## Exercise objective
Which lines in the records below contain the word "Visit"? Return each of them.

------

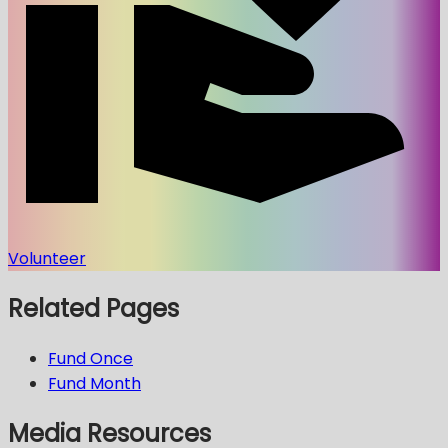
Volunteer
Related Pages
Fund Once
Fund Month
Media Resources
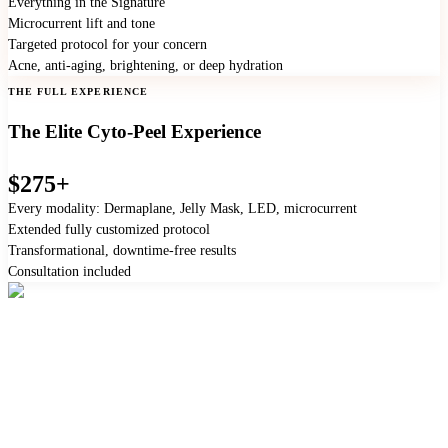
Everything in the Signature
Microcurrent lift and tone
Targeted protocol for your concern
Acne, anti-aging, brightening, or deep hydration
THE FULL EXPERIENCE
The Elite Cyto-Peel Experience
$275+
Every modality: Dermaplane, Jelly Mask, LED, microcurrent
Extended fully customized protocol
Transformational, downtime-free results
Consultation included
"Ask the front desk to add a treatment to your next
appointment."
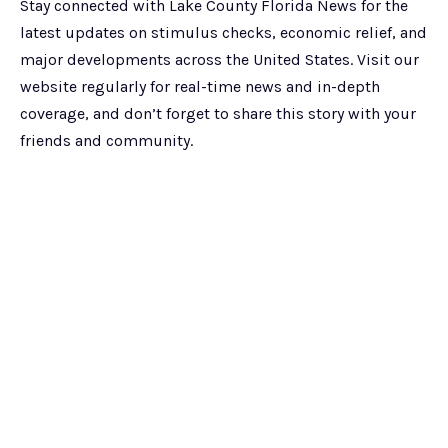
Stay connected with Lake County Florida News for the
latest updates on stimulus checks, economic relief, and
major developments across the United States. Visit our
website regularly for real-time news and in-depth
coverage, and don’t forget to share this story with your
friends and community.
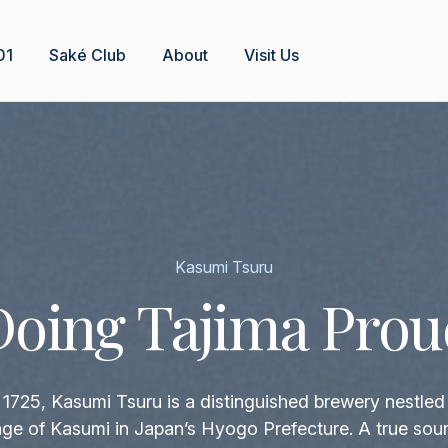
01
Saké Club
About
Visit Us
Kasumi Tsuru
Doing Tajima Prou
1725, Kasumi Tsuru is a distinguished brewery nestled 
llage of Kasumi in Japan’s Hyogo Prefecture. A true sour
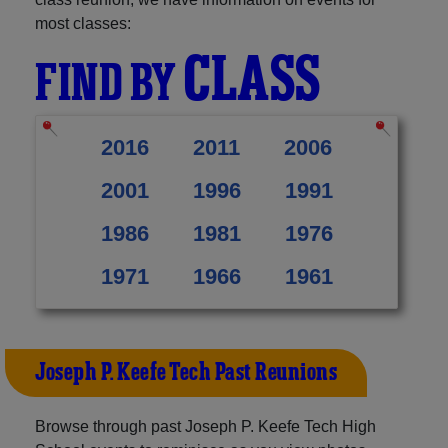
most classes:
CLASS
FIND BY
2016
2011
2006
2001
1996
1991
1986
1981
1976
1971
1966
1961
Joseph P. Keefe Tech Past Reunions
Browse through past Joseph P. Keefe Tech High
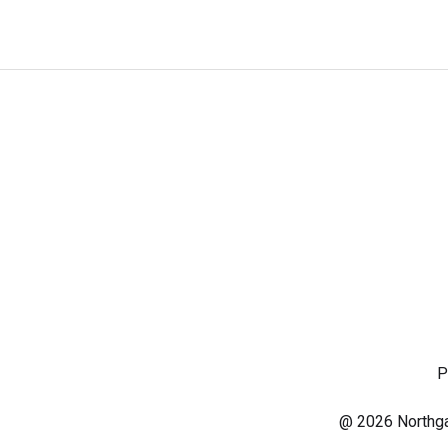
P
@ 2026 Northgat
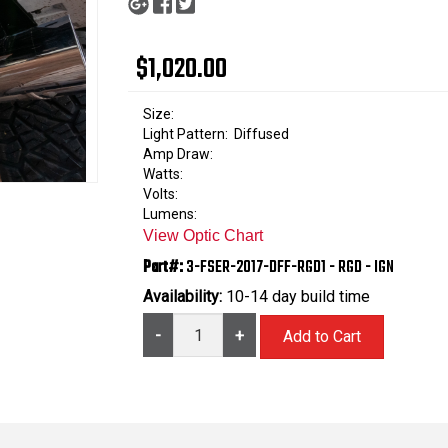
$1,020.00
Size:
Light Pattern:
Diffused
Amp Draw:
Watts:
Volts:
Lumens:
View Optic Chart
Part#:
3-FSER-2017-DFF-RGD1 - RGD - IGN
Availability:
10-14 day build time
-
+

------

## Solution to this exercise
major developments across the United States. Visit our
Visit Us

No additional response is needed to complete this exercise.